3.  The major output is a liquid fuel better suited to an internal combustion engine (inefficient and potentially polluting) rather than an inexpensive type of fuel cell.

TDP looks like it's best suited for processing animal fats and slaughterhouse waste, vegetable fats and waxes, plastic, rubber and other waste polymers; the lack of thermal (e.g. solar) energy inputs to the conversion process plus the low efficiency of internal combustion engines limits the amount of useful energy you can get out of a given amount of biomass.  The biomass pyrolysis / zinc reduction process is better suited to energy production (the solar thermal input yields a substantial boost in the energy yield), and the pyrolysis off-gas might be suitable for fermentation to alcohols, organic acids and ketones with something like Clostridium (though this looks speculative at this time).

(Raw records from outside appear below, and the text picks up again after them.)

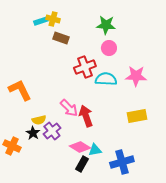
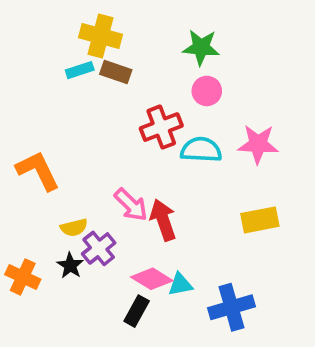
yellow cross: (53, 19) -> (101, 36), size x1.5
cyan rectangle: (41, 21) -> (80, 70), moved
black star: (33, 133) -> (70, 266), moved
black rectangle: (82, 164) -> (137, 311), moved

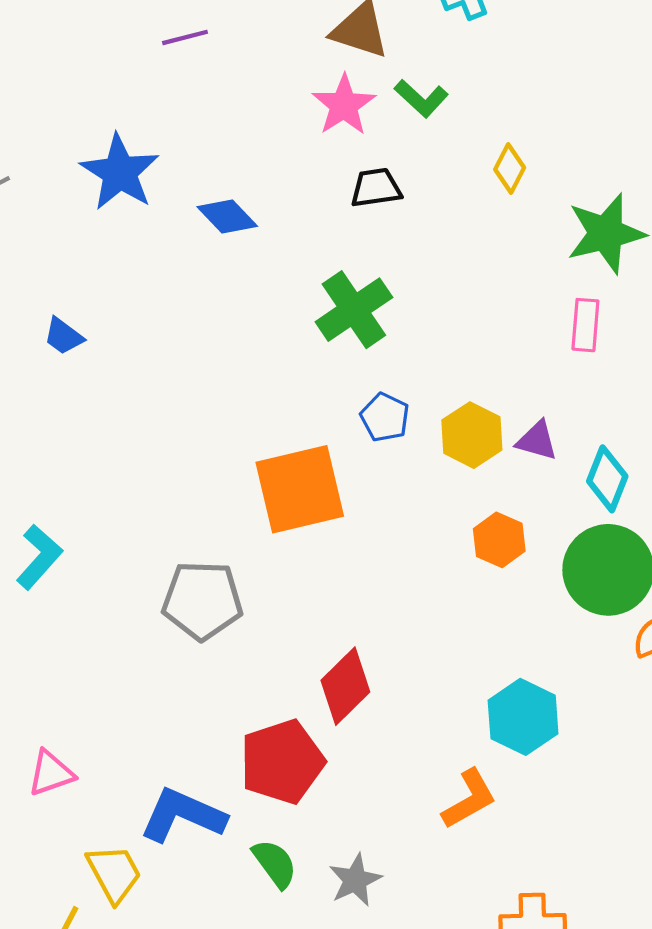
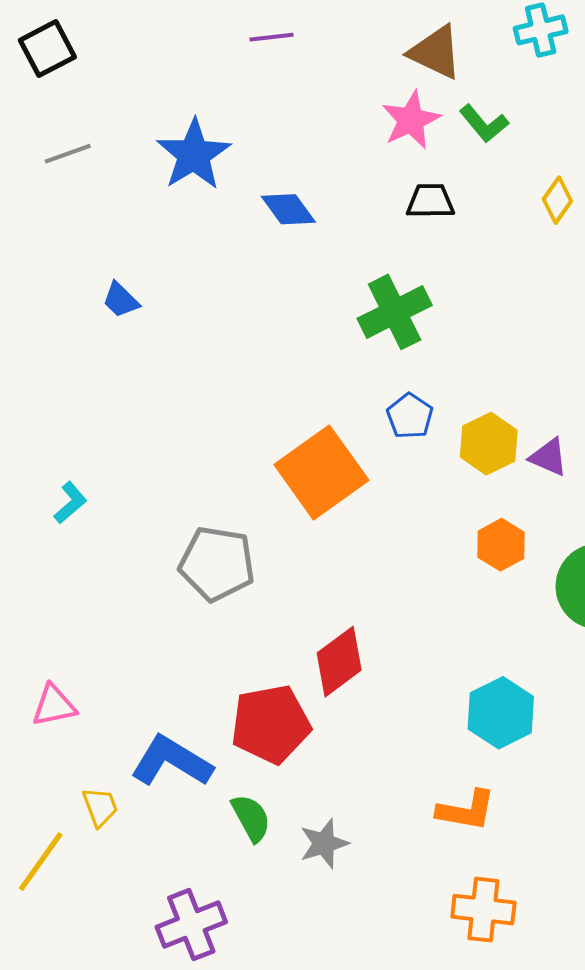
orange square: (300, 489) -> (321, 472), turned -30
cyan L-shape: (39, 557) -> (70, 503), size x0.7
orange L-shape: (469, 799) -> (466, 810), moved, turned 32
yellow trapezoid: (114, 873) -> (100, 807), size x0.7

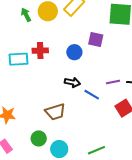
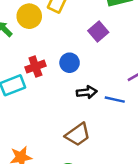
purple square: (96, 40) -> (98, 31), turned -35
blue circle: (74, 52) -> (70, 63), moved

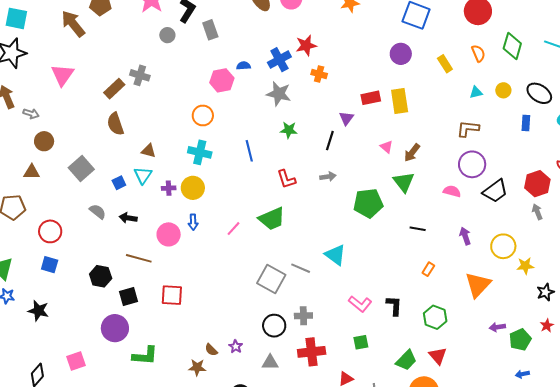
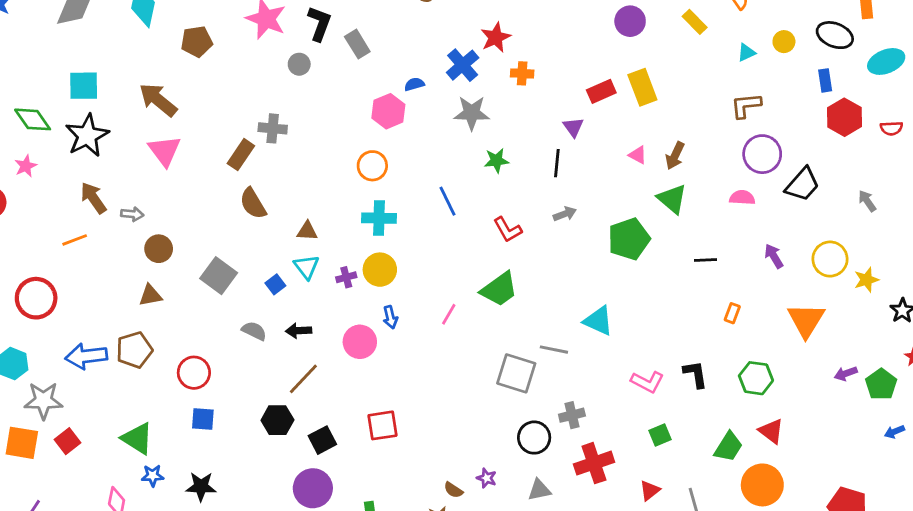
brown arrow: (73, 24) -> (158, 100), moved
red hexagon: (537, 184) -> (844, 117), moved
brown line: (139, 258) -> (303, 379), moved, turned -50

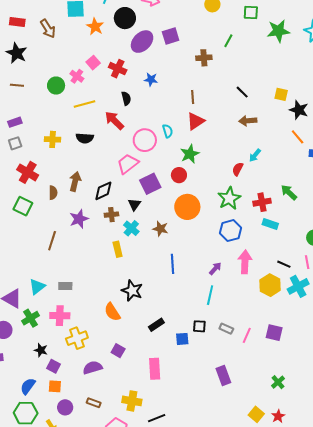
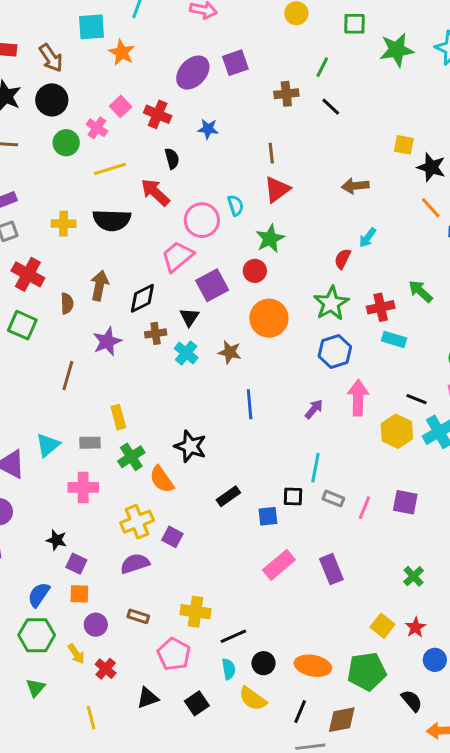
black circle: (125, 18) -> (52, 100), moved
black line: (242, 92) -> (331, 107), moved
black semicircle: (85, 138) -> (112, 220), size x1.4
yellow rectangle: (118, 249) -> (118, 417), moved
cyan line: (210, 295) -> (315, 468), moved
green cross: (30, 318) -> (131, 457), moved
yellow cross: (77, 338) -> (137, 522), moved
pink rectangle: (155, 369) -> (279, 565), moved, turned 55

They probably all have their place.
 
Scott wrote:

"First, reduction of unrecycled waste. Landfills are a hot political issue and any simple, large-scale process for reducing landfill needs would get immediate attention. In Southern California, R.E.N.E.W. L.A. is a detailed plan to reduce landfill needs by 75-85% through, primarily, gasification and pyrolysis. The political will, environmentalist and public acceptance is growing rapidly, particularly in light of Katrina and gas price inflation."

Is this a real issue in the US? From what I gather, very few communities really have a problem with landfills. Even heavily urbanized centers can ship their garbage elsewhere and despite the real estate boom, there is plenty of cheap land out there. Also, most recycling schemes don't seem that useful. For example, why recycle glass when new glass isn't that hard to make?

The only ones as far as I know that are really compelling is aluminum recycling, scrap metal recycling (with the recent increase in metal prices), and toxic materials recycling (eg, lead recycling to avoid regulatory problems). Perhaps paper recycling has reached a useful level, but I still see a premium on paper goods with a high level of recycling.

My point here is that waste disposal came about in the first place because it was cheap and it worked and second because new commodity prices were cheap.

But even in a "peak oil" scenario, I don't see that farm waste will automatically become valuable. We may just find cheaper alternatives than recycling waste.
 
On my end of things I don't need small diameter and poor quality/unfavored species biomass to become valuable. Just being able to remove significant quantities in a revenue-neutral way would be a huge step forward.

Agriculture may be different. A lot of low-value products such as dry corn stalks and straw can currently be used as maintenance feed for livestock - uses which would compete with biofuel.

Incidentally, I wonder if anyone in this country is looking at this process. One of my local chambers of commerce is all excited because they shipped a container-load of pinyon-juniper material to Ireland for testing with some new enzymes recently developed there for ethanol production. They were given some really optimistic numbers for the amount of fuel that could be generated from a dry ton of chips. I wish I had the numbers they quoted.

Anyway, I wonder if anyone at the Forest Service's Forest Products Lab in Madison, WI has looked into this. They are doing a lot of work with trying to find uses for thinnings and other unmarketable forest products.
 
That site does not allow comments, but the piece was cited on another one which does.  My comments are there, and will probably be copied here eventually.